Alvarez & Marsal, an advisory firm, billed $1.9 million for over 2,300 hours of work on “business operations,” meeting with lawyers, FTX executives, analyzing FTX’s holdings using blockchain explorers, and reviewing “cybersecurity scenarios.” Those operations included multiple hours in November corresponding with and calling Ellison, 5.3 hours in a single day imaging iPad files and other electronic devices, and a first-day hearing conference call that lasted 2.5 hours.

Quinn Emanuel, which billed over $1.5 million for work done between November and December, assigned over a dozen lawyers to the case, nine of whom were partners. One of those partners, Sascha Rand, billed over $13,000 for a single day’s work in November, corresponding and reviewing first-day issues. Another Quinn lawyer filed for over $17,000 on a “non-working travel” day trip beginning Nov. 21, returning on Nov. 22.

AlixPartners, a financial consulting firm, billed $1.1 million for work done over the course of a little more than a month, from Nov. 28 to Dec. 31.

FTX’s advisors aren’t entitled to their full fees yet.

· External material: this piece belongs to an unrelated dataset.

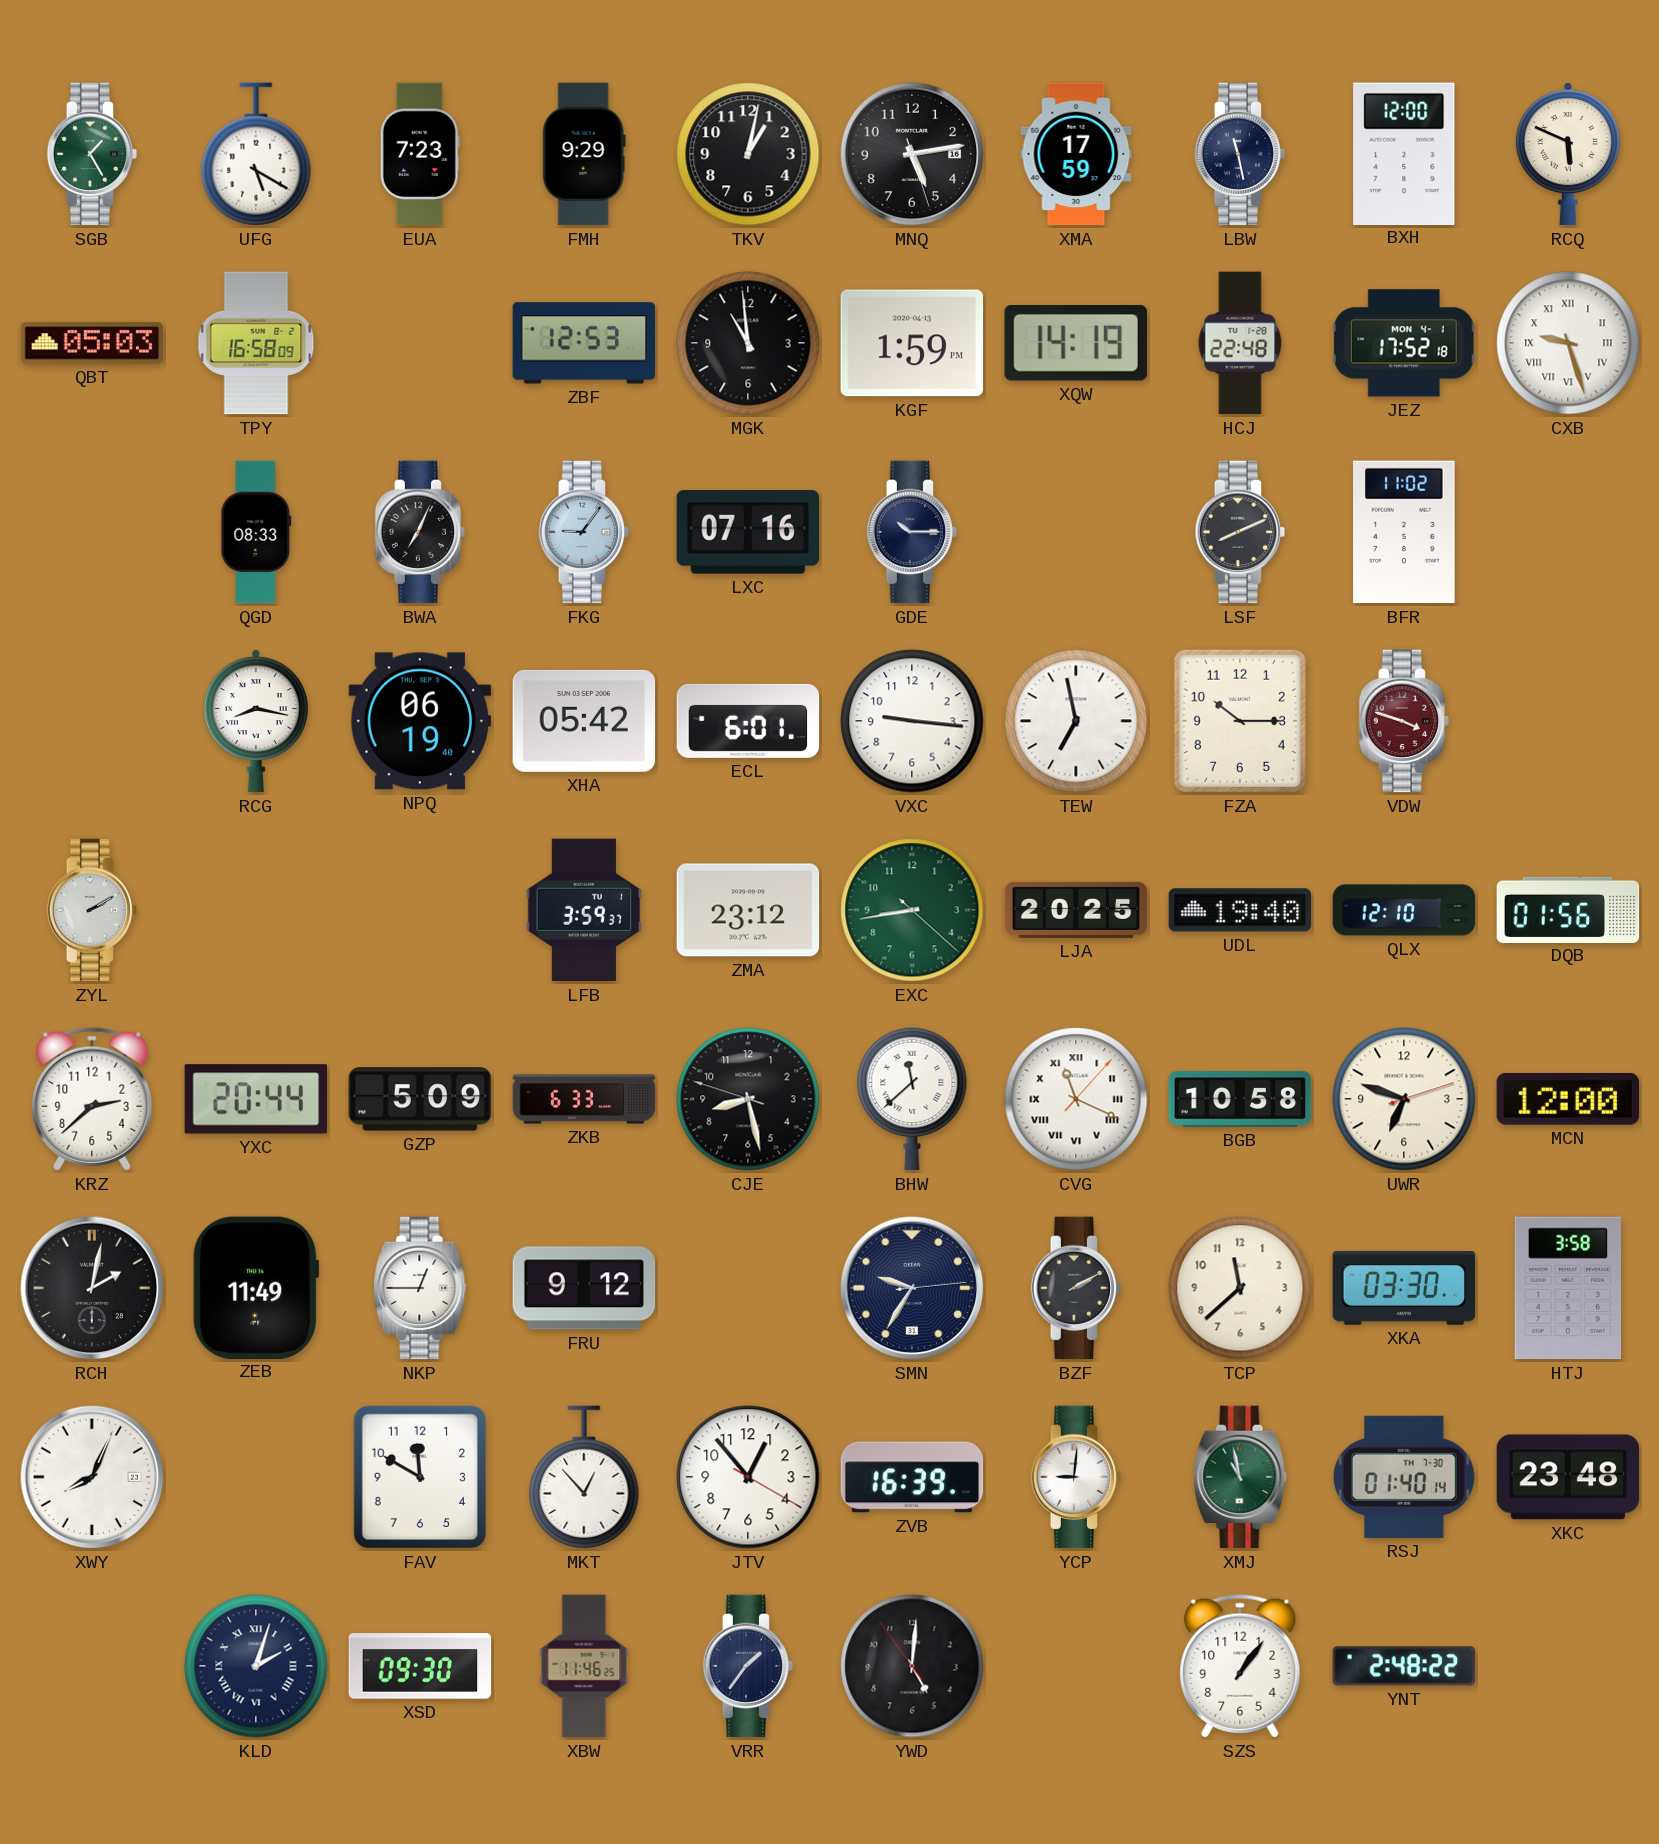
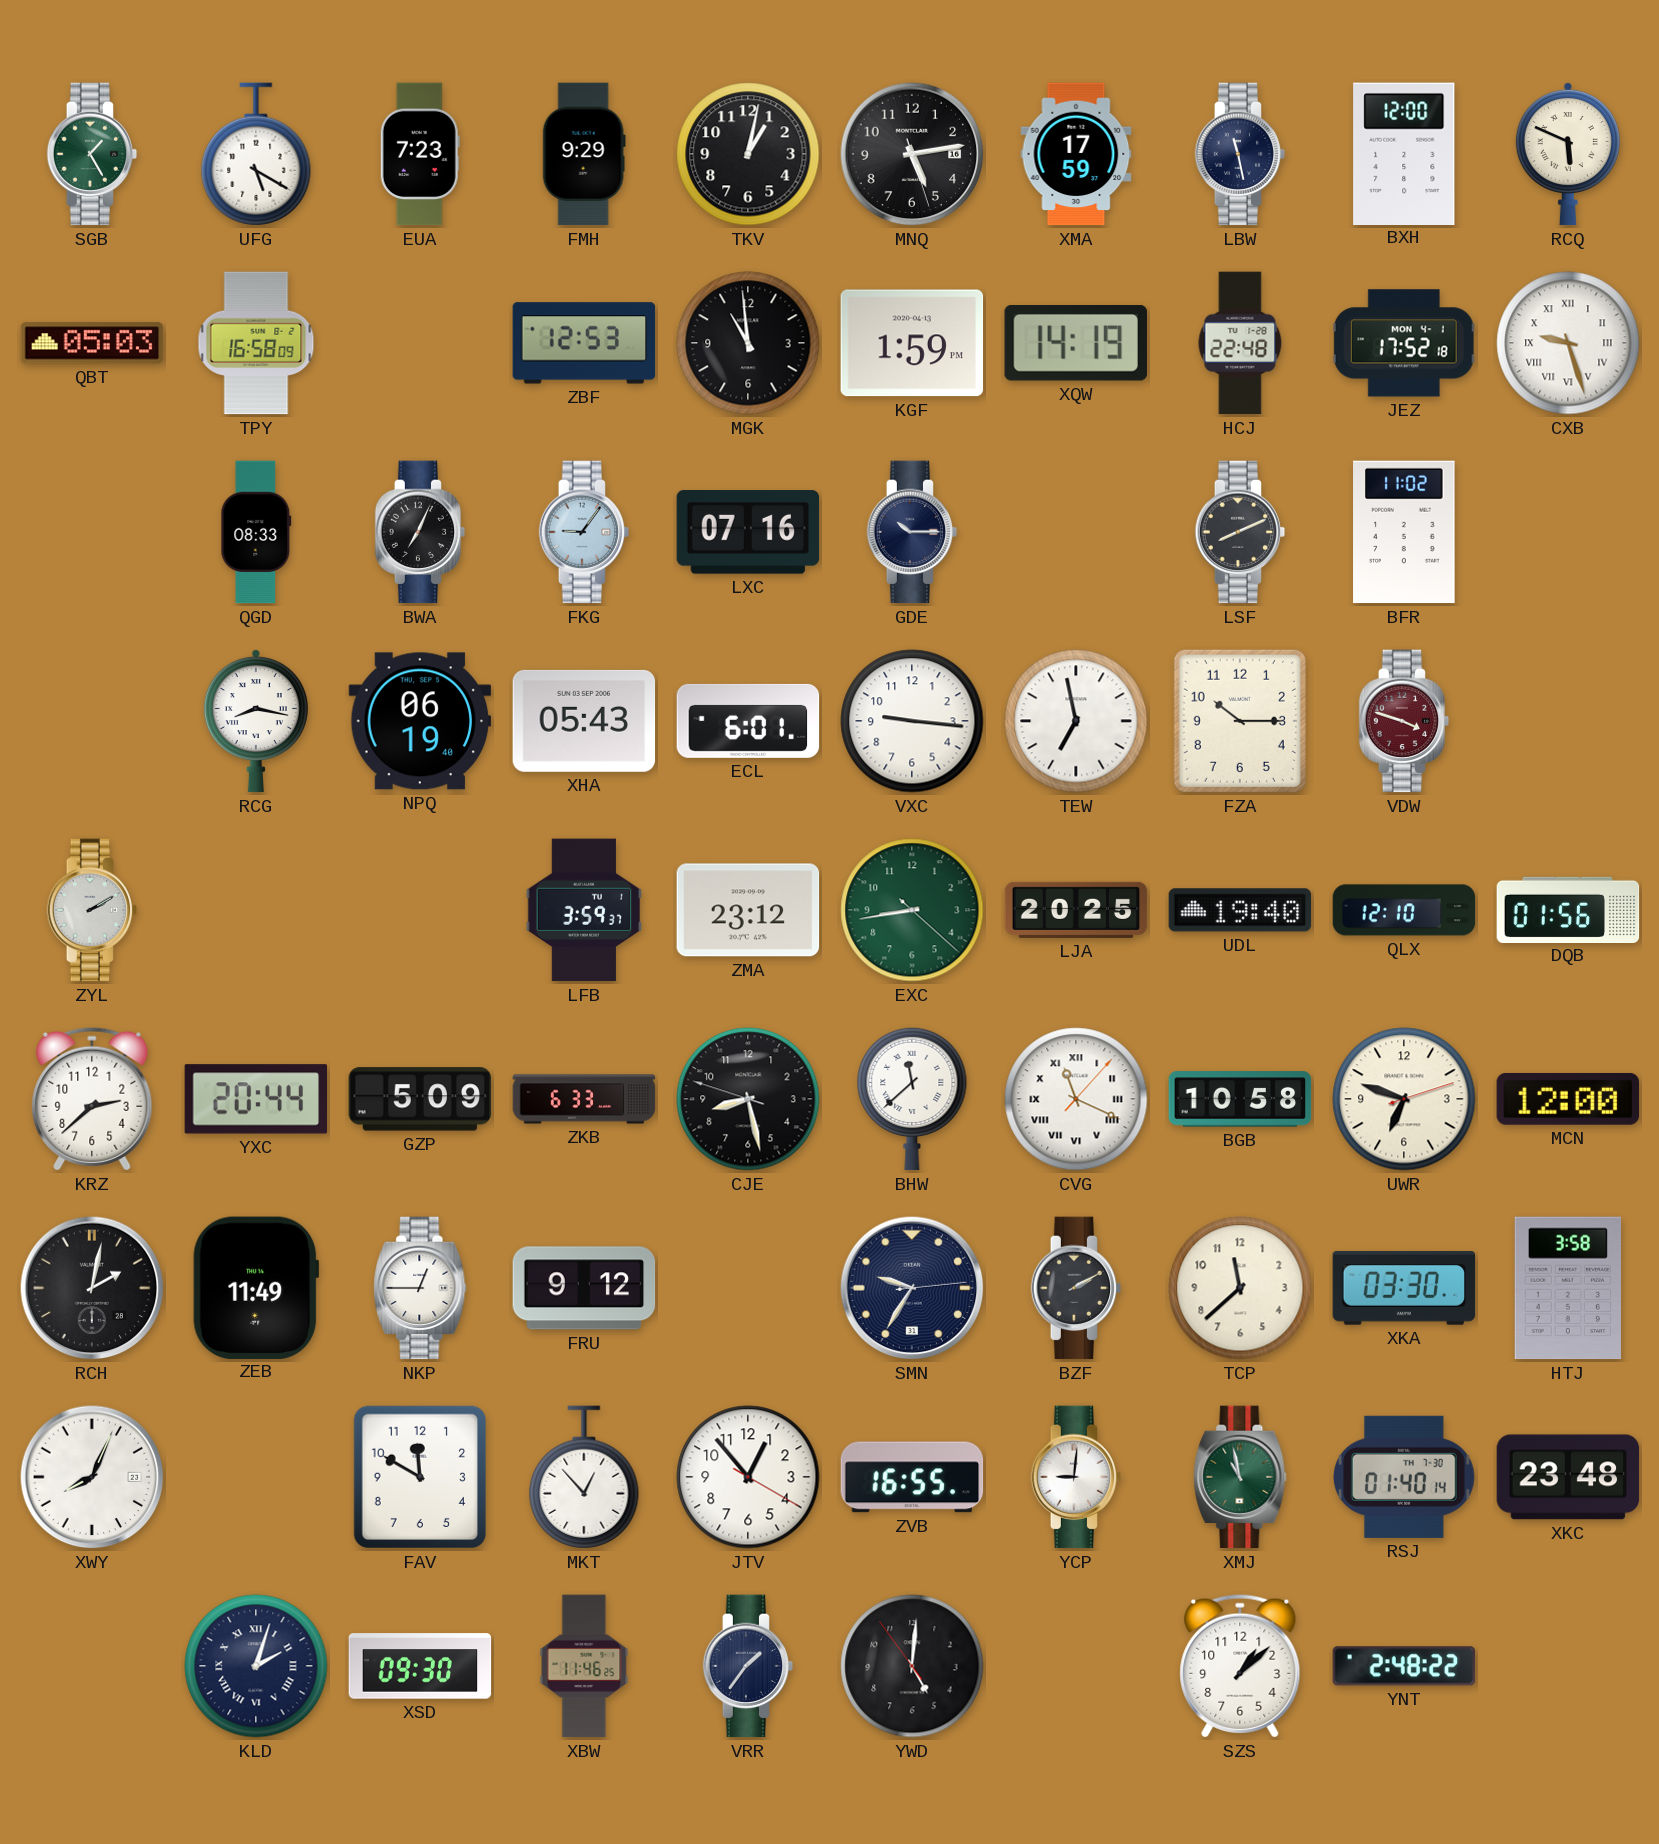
XHA: 05:42 -> 05:43
ZVB: 16:39 -> 16:55
SZS: 1:06 -> 1:08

Under an interim compensation order, professional advisors are paid 80% of their filed fees, provided that no objection is filed. Full compensation for legal and advisor fees will not occur until a final fee application is filed, whenever FTX’s bankruptcy saga concludes.

That doesn’t mean that advisors won’t get their due, however. A 2019 Federal Reserve study said professional and consulting fees in Lehman Brothers’ bankruptcy were over $2.56 billion.

Lawyers for Sullivan & Cromwell did $40,000 worth of work just to appear in FTX’s first bankruptcy hearing on Nov. 22, based on court filings of hours billed and hourly rates.